100 min., rated PG.
For a belated feature-length tie-in with the Good Luck Trolls brand, “Trolls” is Dreamworks Animation’s bid to make the almost-creepy furry-haired dolls a fad again, and it’s actually not intolerable or cynical as one would have judged. One could have feared the worst, a made-by-committee attempt to be hip with grating, flash-in-the-pan Top 40 covers and pop-culture references that, by the third “Shrek” sequel, were stale as could be. Next to other studio-made computer-animated features, “Trolls” is a second-tier, less memorable effort, but too buoyant to write off and admirably bizarre and idiosyncratic around the edges for a kid’s movie, not far off from 2014’s Laika-produced “The Boxtrolls.” It’s slight but cute as a button.
The tiny Trolls have no worries in the world, as they live to sing and dance and hug and then sing and dance and hug some more. However, their lifestyle hasn’t always been that way, residing near a town of large, miserable ogres known as Bergens, who have instituted “Trollstice,” a holiday in which they get to be happy one day out of the year by eating a tasty troll. On that day in Bergen Town, Prince Gristle (voiced by Christopher Mintz-Plasse) was eagerly awaiting to taste his first Troll for his coronation, but due to the Trolls escaping underground, King Gristle (John Cleese) banished the Chef (Christine Baranski) into the wilderness. Twenty years later, the perpetually optimistic Poppy (Anna Kendrick) is the princess of the Trolls. Against the warning by paranoid party-pooper Branch (Justin Timberlake), who lives alone in a bunker, the Trolls have a celebration that soon attracts the attention of Chef, who comes stomping through and scoops by a bunch of Poppy’s pals into her fanny pack.

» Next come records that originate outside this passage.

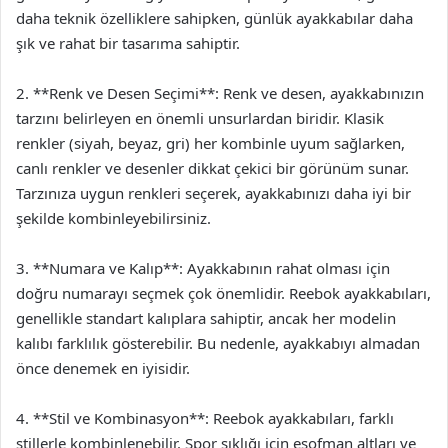
daha teknik özelliklere sahipken, günlük ayakkabılar daha
şık ve rahat bir tasarıma sahiptir.
2. **Renk ve Desen Seçimi**: Renk ve desen, ayakkabınızın
tarzını belirleyen en önemli unsurlardan biridir. Klasik
renkler (siyah, beyaz, gri) her kombinle uyum sağlarken,
canlı renkler ve desenler dikkat çekici bir görünüm sunar.
Tarzınıza uygun renkleri seçerek, ayakkabınızı daha iyi bir
şekilde kombinleyebilirsiniz.
3. **Numara ve Kalıp**: Ayakkabının rahat olması için
doğru numarayı seçmek çok önemlidir. Reebok ayakkabıları,
genellikle standart kalıplara sahiptir, ancak her modelin
kalıbı farklılık gösterebilir. Bu nedenle, ayakkabıyı almadan
önce denemek en iyisidir.
4. **Stil ve Kombinasyon**: Reebok ayakkabıları, farklı
stillerle kombinlenebilir. Spor şıklığı için eşofman altları ve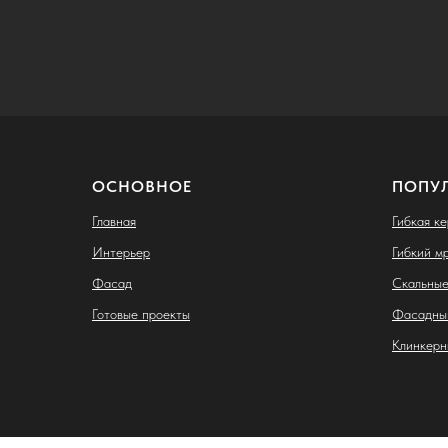
ОСНОВНОЕ
ПОПУ
Главная
Гибкая к
Интерьер
Гибкий м
Фасад
Скальные
Готовые проекты
Фасадны
Клинкерн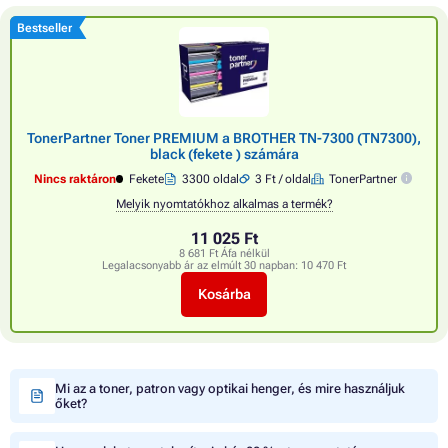
Bestseller
TonerPartner Toner PREMIUM a BROTHER TN-7300 (TN7300),
black (fekete ) számára
Nincs raktáron
Fekete
3300 oldal
3 Ft / oldal
TonerPartner
Melyik nyomtatókhoz alkalmas a termék?
11 025 Ft
8 681 Ft Áfa nélkül
Legalacsonyabb ár az elmúlt 30 napban:
10 470 Ft
Kosárba
Mi az a toner, patron vagy optikai henger, és mire használjuk
őket?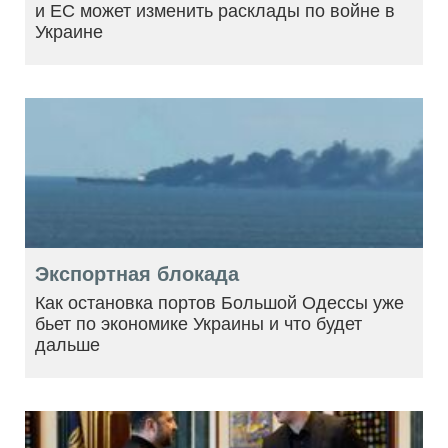
и ЕС может изменить расклады по войне в
Украине
Экспортная блокада
Как остановка портов Большой Одессы уже
бьет по экономике Украины и что будет
дальше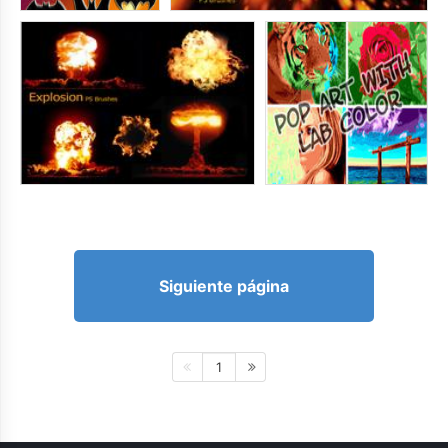
Siguiente página
1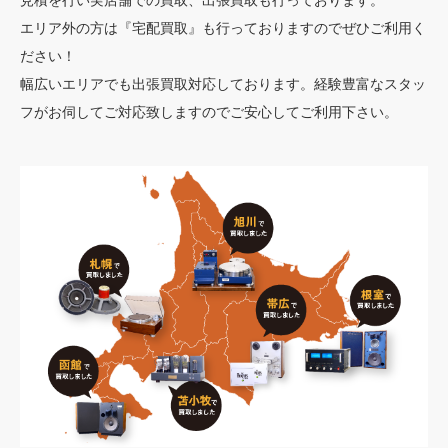
エリア外の方は『宅配買取』も行っておりますのでぜひご利用く
ださい！
幅広いエリアでも出張買取対応しております。経験豊富なスタッ
フがお伺してご対応致しますのでご安心してご利用下さい。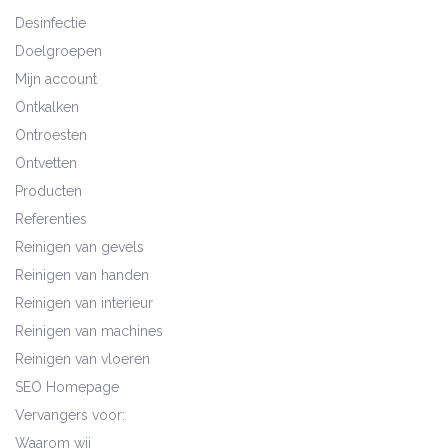
Desinfectie
Doelgroepen
Mijn account
Ontkalken
Ontroesten
Ontvetten
Producten
Referenties
Reinigen van gevels
Reinigen van handen
Reinigen van interieur
Reinigen van machines
Reinigen van vloeren
SEO Homepage
Vervangers voor:
Waarom wij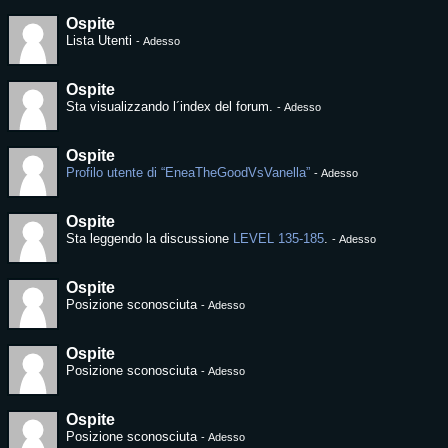
Ospite
Lista Utenti
-
Adesso
Ospite
Sta visualizzando l´index del forum.
-
Adesso
Ospite
Profilo utente di “EneaTheGoodVsVanella”
-
Adesso
Ospite
Sta leggendo la discussione
LEVEL 135-185
.
-
Adesso
Ospite
Posizione sconosciuta
-
Adesso
Ospite
Posizione sconosciuta
-
Adesso
Ospite
Posizione sconosciuta
-
Adesso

Life may not always be “cupcakes and rainbows” for a Troll, but Poppy and Branch—with their good attitude and cautious approach, respectively—will have to go on a rescue mission before the Bergens get a taste of happiness.
A spry, breezy if fluffy confection, “Trolls” may not have higher aims than to simply entertain, but entertain, it certainly does. Beyond recognizable name value, the film does have a story, as grimly wrongheaded as it sounds, but it is more about the vibrant characters with multi-purpose hair and a steady stream of clever visual gags and rapid-fire one-liners. As directed by Mike Mitchell (2011’s “Alvin and the Chipmunks: Chipwrecked”) and Walt Dohrn, from a screenplay by Jonathan Aibel & Glenn Berger (2016’s “Kung Fu Panda 3”), the film sends out a positive, well-meaning message—one has to find happiness in him and herself rather than material things—without feeling forced. It’s also light in tone, albeit with a weird, slightly macabre streak that might result in parents having some explaining to do on the ride home after the show. Through all of this is an oddly delightful “Cinderella”-esque subplot involving Bridget (Zooey Deschanel), Prince Gristle’s scullery maid, undergoing a make-over by Poppy and her soon-to-be-cooked friends and being fed romantic lines from her rainbow-colored wig, with very funny results.
Before culminating in an ensemble musical number of Justin Timberlake’s original earworm “Can’t Stop the Feeling!” that practically dares one to not get up and get down, “Trolls” is contagiously foot-tapping in frequent doses. Poppy cover songs, including mash-ups of “Move Your Meet/D.A.N.C.E./It’s a Sunshine Day” and “I’m Coming Out/Mo’ Money Mo’ Problems,” are fun. The use of Simon & Garfunkel’s “The Sound of Silence” is very amusing, too, and there is also a quiet, touching version of Cyndi Lauper’s “True Colors,” led by Timberlake. Conversely, with so many popular songs staged as slick animated music videos, it loses all longevity to have a chance at being timeless. The easy highlight is Anna Kendrick, who’s evidently incapable of being adorable and conveying a sense of honest-to-goodness joy, even when she’s not physically on screen but acting in a vocal booth. As fetchingly voiced by the likable talent, Poppy is chirpy and upbeat, somehow never allowing this character (or her affinity for scrapbooking with glitter) to turn annoying or cloying. As the yin to Poppy’s yang, Timberlake calls less attention to himself in a good way as Branch, his character arc registering as the most affecting. Other standouts in the voice cast are Christine Baranski, a fiendish hoot as Chef, and Zooey Deschanel, conveying a genuine pathos as put-upon scullery maid Bridget who pines after Prince Gristle.